Plaintiff has sought leave to amend his First Amended Complaint. Among other allegations, Plaintiff seeks to add factual allegations that, pursuant to its contract with Russell Stover, Ryan Transportation agreed to accept shipments from Russell Stover in its "capacity as a motor carrier." Pl.'s Proposed Second Am. Compl. ¶ 31, ECF No. 49-1. Additionally, Plaintiff seeks to allege that Ryan Transportation, pursuant to the Transportation Contract, assumed exclusive control and direction of the persons operating equipment or engaging in transportation services as well as the responsibility for the acts and omissions of such persons. Id. ¶ 34. Furthermore, Plaintiff requests to amend his complaint to allege that Ryan Transportation, under its Transportation Contract with Russell Stover, assumed non-assignable responsibilities for goods shipped, absent written authorization to assign by Russell Stover, and that it remained contractually responsible for fulfillment of all obligations under the Transportation Contract. Id. ¶¶ 35-36.

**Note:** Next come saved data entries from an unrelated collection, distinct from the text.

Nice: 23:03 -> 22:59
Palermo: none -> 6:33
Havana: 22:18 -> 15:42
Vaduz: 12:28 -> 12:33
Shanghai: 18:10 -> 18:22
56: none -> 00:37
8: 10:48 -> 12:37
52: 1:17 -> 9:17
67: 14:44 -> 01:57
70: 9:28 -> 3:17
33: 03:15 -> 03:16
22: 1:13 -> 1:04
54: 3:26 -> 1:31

Defendants Ryan Transportation and Russell Stover contend that the motion to amend should be denied because it is untimely and amending the complaint would be futile for lack of personal jurisdiction over Ryan Transportation and for failure to state a claim. Regarding timeliness, Defendants argue that discovery has been stayed, so Plaintiff must have known all the facts underlying the proposed complaint months before he filed this motion to amend. They contend that Plaintiff's waiting six months after the Court allowed Plaintiff to amend the original complaint and eight months after the Court's deadline in its Rule 16 Scheduling Order renders the delay undue.

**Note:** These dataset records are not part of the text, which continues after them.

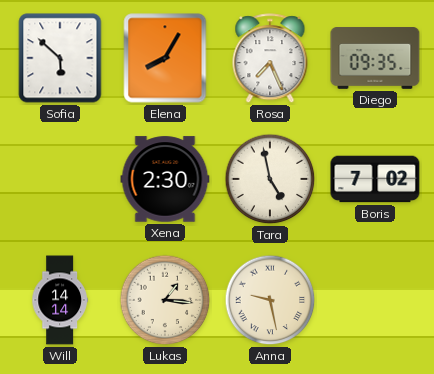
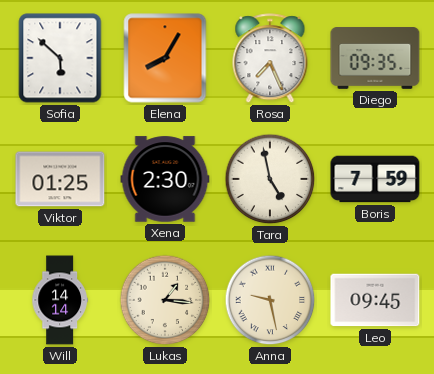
Viktor: none -> 01:25
Boris: 7:02 -> 7:59
Leo: none -> 09:45
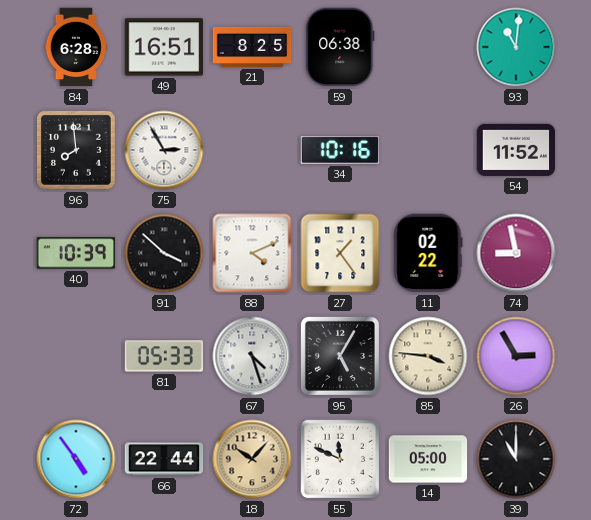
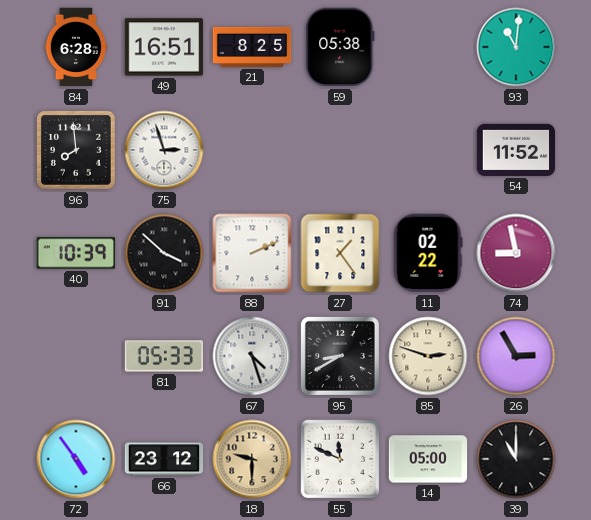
59: 06:38 -> 05:38
75: 2:55 -> 2:57
34: 10:16 -> none
88: 4:11 -> 2:11
95: 5:05 -> 8:40
85: 3:46 -> 2:48
66: 22:44 -> 23:12
18: 10:07 -> 9:30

1. Amendment would be futile

With respect to the proposed new allegations Plaintiff asserts against Russell Stover, the proposed second amended complaint states that the shipment was subject to the written contract between Russell Stover and Ryan Transportation in which Ryan Transportation was the "carrier," Ryan Transportation accepted the goods in its capacity as a motor carrier, and Ryan Transportation's responsibilities for goods shipped by Russell Stover were non-assignable absent written authorization by Russell Stover. See Proposed Second Am. Compl. ¶¶ 30-31, 35, ECF No. 49-1. These new allegations do not establish a duty by Russell Stover regarding the shipment at issue or establish non-conclusory facts to state a plausible negligent hiring claim. Consequently, because the proposed second amended complaint does not salvage a claim against Russell Stover, the Court will grant Russell Stover's motion to dismiss and dismiss Russell Stover from this suit.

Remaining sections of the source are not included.